Brought to you by TheJudge13 contributor James Parker
Sebastian Vettel took his 35th career win and his 4th victory in 5 years at Suzuka after a race long 3 way tactical battle. Second was his team-mate and pole sitter Mark Webber, who succumbed to greater tyre wear during the Grand Prix and forced to make an extra pit stop, whilst a battling Romain Grosjean claimed his 2nd consecutive podium by coming home in third place after a leader like drive for Lotus.
Off the start, both Grosjean and Hamilton made fantastic getaways off the second row. Whilst Grosjean managed to jump all three off the line by going round the outside of Vettel, Hamilton was not so fortunate. Trying to squeeze into an ever decreasing wedge between the two Red Bulls, his right rear tyre touched Vettel’s front end fence which resulted in a puncture for the Mercedes man. It was Grosjean, Webber, Vettel and Rosberg as your top 4 after the drama had settled.
Further back, going into turn 1, the Caterham of Van Der Garde and the Marussia of Jules Bianchi touched, which sent them both spearing off into the gravel and therefore out of the race.

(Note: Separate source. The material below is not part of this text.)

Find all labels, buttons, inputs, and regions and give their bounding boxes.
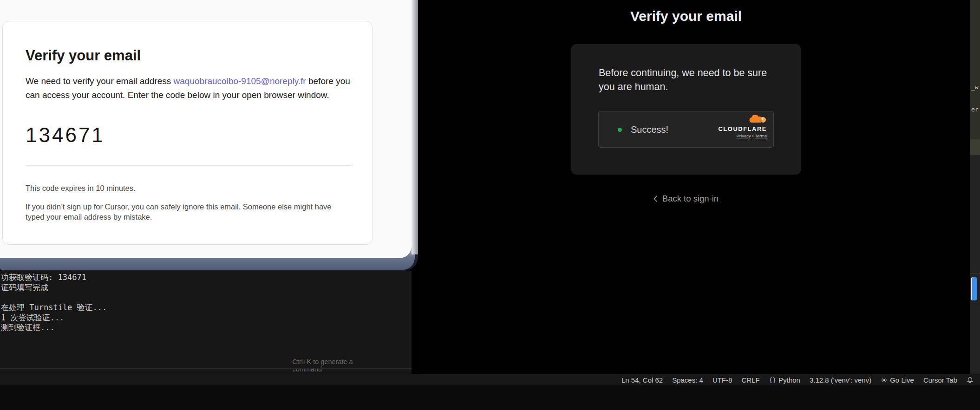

Alonso had jumped up to 6th behind his team-mate Massa, whilst Raikkonen had a poor start and was back to 11th. Hamilton was forced into the pits due to his puncture and was sent out on a 19 lap stint on the harder compound tyres. This was short lived however as by lap 8 Hamilton retired from the damage sustained from the puncture.
Due to Charles Pic receiving a drive through penalty, post qualifying for leaving the pits under a red light, he too came in to serve his punishment at the end of lap 1.
By lap 6, Raikkonen was looking at starting to recover from his poor start, and immediately set about hunting down 10th place man Button. After 1 lap of high pressure, he finally made a move stick going into turn 1 utilising the benefit of DRS.
At this point, there were also very interesting radio communications over at Ferrari, unsurprisingly, with Massa told “strategy function A” over the radio. At first thought it sounded ominously like Rob Smedley had come up with a new codename for “Felipe, Fernando is faster than you” but nothing came from it.
Jenson Button was the first man to trigger the first stops, pitting on lap 9 for the harder compound tyres. But it wasn’t until lap 12 that the top 3 started to blink. Webber pitted from 2nd, bolting on a set of hard compound tyres and rejoined in 6th as he looked for the undercut to Grosjean.
Grosjean immediately responded on lap 13 and rejoined ahead of Webber to gain track position, whilst Alonso, who was looking at jumping his team-mate during the first pit stop phase emerged on lap 14 not only behind Massa again, but the pair had also been jumped by Hulkenberg who had moved up to 5th. Race leader at this point, Vettel then came in on lap 15 to bolt on a set of hard tyres, rejoining back behind both Grosjean and Webber.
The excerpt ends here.